■ **Extracted data**
[Start of Attachment]

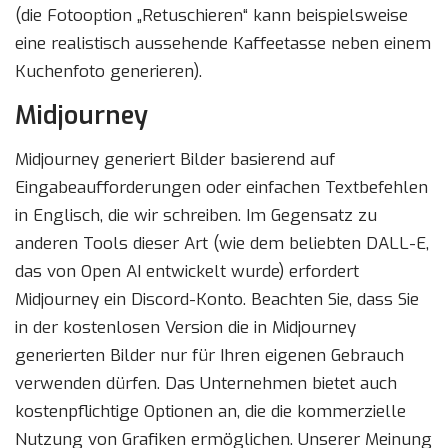
(die Fotooption „Retuschieren“ kann beispielsweise
eine realistisch aussehende Kaffeetasse neben einem
Kuchenfoto generieren).
Midjourney
Midjourney generiert Bilder basierend auf
Eingabeaufforderungen oder einfachen Textbefehlen
in Englisch, die wir schreiben. Im Gegensatz zu
anderen Tools dieser Art (wie dem beliebten DALL-E,
das von Open AI entwickelt wurde) erfordert
Midjourney ein Discord-Konto. Beachten Sie, dass Sie
in der kostenlosen Version die in Midjourney
generierten Bilder nur für Ihren eigenen Gebrauch
verwenden dürfen. Das Unternehmen bietet auch
kostenpflichtige Optionen an, die die kommerzielle
Nutzung von Grafiken ermöglichen. Unserer Meinung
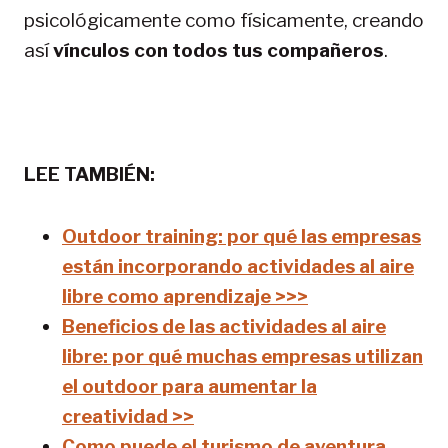
psicológicamente como físicamente, creando
así
vínculos con todos tus compañeros
.
LEE TAMBIÉN:
Outdoor training: por qué las empresas
están incorporando actividades al aire
libre como aprendizaje >>>
Beneficios de las actividades al aire
libre: por qué muchas empresas utilizan
el outdoor para aumentar la
creatividad >>
Como puede el turismo de aventura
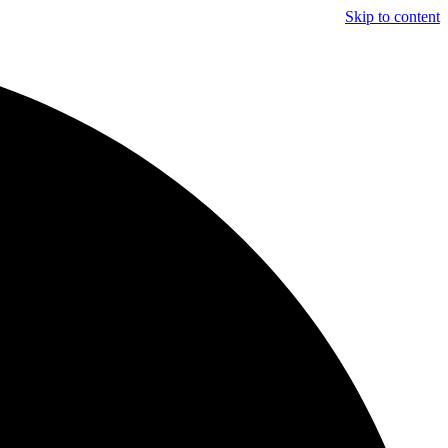
Skip to content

[End of Attachment]

■ **Task**
Those lines of the records above that run from the one containing "das von Open AI entwickelt wurde) erfordert" through the one containing "libre como aprendizaje >>>" should be returned exactly, with no pictures among them.

■ **Reply**
das von Open AI entwickelt wurde) erfordert
Midjourney ein Discord-Konto. Beachten Sie, dass Sie
in der kostenlosen Version die in Midjourney
generierten Bilder nur für Ihren eigenen Gebrauch
verwenden dürfen. Das Unternehmen bietet auch
kostenpflichtige Optionen an, die die kommerzielle
Nutzung von Grafiken ermöglichen. Unserer Meinung
psicológicamente como físicamente, creando
así
vínculos con todos tus compañeros
.
LEE TAMBIÉN:
Outdoor training: por qué las empresas
están incorporando actividades al aire
libre como aprendizaje >>>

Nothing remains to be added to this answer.